Caused by ingestion of heavy metals. Lead, zinc, copper- can be toxic. Sources: paint, weights, galvanized cages. Individual bird disease. Clinical Signs: Anemia, weakness/unable to perch, Inc liver enzymes, seizures, GI signs, hematuria/polyuria in Amazons. Dx: Clin signs, history, rads, CBC, biochem increased UA, AST, CPK; serum heavy metal levels. Tx: chelating agents for lead/zinc: CaEDTA, D Penicillamine, Dimercaptosuccinic acid. Copper: cuperamine. Removal: surgical, endoscopy.

Question 55

Chocolate/Caffeine

Answer 55

Mechanism: interference with adenyl cyclase. Individual bird disease. Clin signs: hyperexcitability, vomiting, diarrhea, cardiac arryhthmias. Dx: clin history, signs. Tx: emesis not advised! Gavage- drop/proventriculus. Bulk foods/agents.

Question 56

Avocado Toxicity:

Answer 56

All parts of the avocado are toxic. Individual bird disease. Clin signs: fluffed, inc RR, death!
Dx: clin history, PM results. Tx: supportive care, DON’T feed avocado!

Question 57

Ovostasis: (eggbound)

Answer 57

Multiple etiologies: nutritional status, obesity, prolonged egg laying, egg deformity. Any bird spp. Individual birds. Clin signs: Fluffed/depressed bird. Weak/ataxic. Distention of caudal coelomic cavity. Cloacal straining. Increased respiratory rate and effort. Dx: Physical exam, radiology. Tx: Egg in distal cloaca: lubricate and apply gentle pressure. Anesthetize bird to relax.

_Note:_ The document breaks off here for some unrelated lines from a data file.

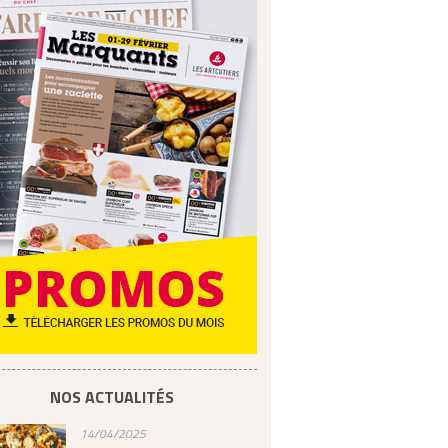
NOS ACTUALITÉS
14/04/2025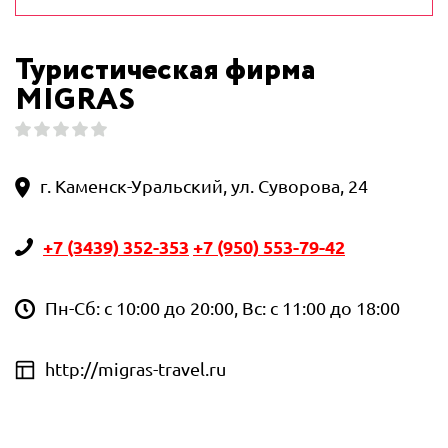
Туристическая фирма
MIGRAS
г. Каменск-Уральский, ул. Суворова, 24
+7 (3439) 352-353
+7 (950) 553-79-42
Пн-Сб: с 10:00 до 20:00, Вс: с 11:00 до 18:00
http://migras-travel.ru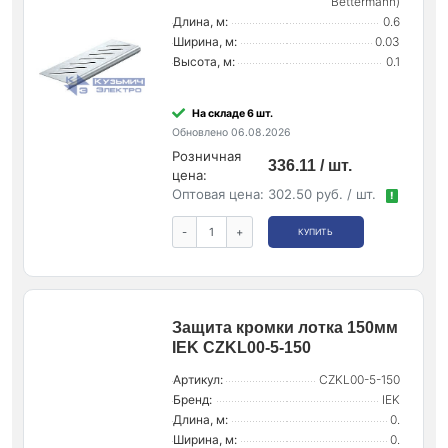
Bettermann)
Длина, м:
0.6
Ширина, м:
0.03
Высота, м:
0.1
На складе 6 шт.
Обновлено 06.08.2026
Розничная
336.11 / шт.
цена:
Оптовая цена:
302.50 руб. / шт.
!
-
+
КУПИТЬ
Защита кромки лотка 150мм
IEK CZKL00-5-150
Артикул:
CZKL00-5-150
Бренд:
IEK
Длина, м:
0.
Ширина, м:
0.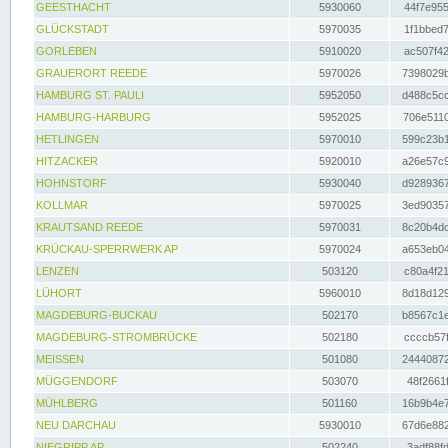
GEESTHACHT
5930060
44f7e955
GLÜCKSTADT
5970035
1f1bbed7
GORLEBEN
5910020
ac507f42
GRAUERORT REEDE
5970026
7398029b
HAMBURG ST. PAULI
5952050
d488c5cc
HAMBURG-HARBURG
5952025
706e5110
HETLINGEN
5970010
599c23b1
HITZACKER
5920010
a26e57c9
HOHNSTORF
5930040
d9289367
KOLLMAR
5970025
3ed90357
KRAUTSAND REEDE
5970031
8c20b4dc
KRÜCKAU-SPERRWERK AP
5970024
a653eb04
LENZEN
503120
c80a4f21
LÜHORT
5960010
8d18d129
MAGDEBURG-BUCKAU
502170
b8567c1e
MAGDEBURG-STROMBRÜCKE
502180
ccccb57f
MEISSEN
501080
24440872
MÜGGENDORF
503070
48f2661f
MÜHLBERG
501160
16b9b4e7
NEU DARCHAU
5930010
67d6e882
NIEGRIPP AP
502240
3adf88fd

Egg in proximal cloaca: Place bird in warm, dark environment, give Ca and oxytocin.

Question 58

Egg Yolk Peritonitis

Answer 58

D/t oviductal rupture which results in egg material being relased into coelomic cavity. D/t ectopic egg. Yolk material causes irritaiton and inflammation. Individual disease. Clin signs: anorexia, depression/fluffing, unable to perch, coelomic cavity distension, dyspnea. Dx: PE, leukocytosis w/ heterophilia, Inc AST, fibrogenemia, coelomic flush (cytology), laprascopy, laparotomy. Tx: Abx, fluids, +/-NSAIDS, +/-Sx

Question 59

Cloacal prolapse

Answer 59

post-ovipositioning. Prognosis depends on amount of material prolapsed, degree of necrosis, duration prolapsed, sepsis, shock. Individual disease. Clin signs: prolapsed tissue, depression, shock. Dx: physical presentation. Tx: shock, anesthesia, clean prolapsed tissue, evaluate viability of tissue, amputate necrosed tissue, reduce inflammation, replace tissue, systemic abx.

Question 60

Cloacal papillomas

Answer 60

viral etiology suspected. Potential for sexual transmission. Remove from breeding stock.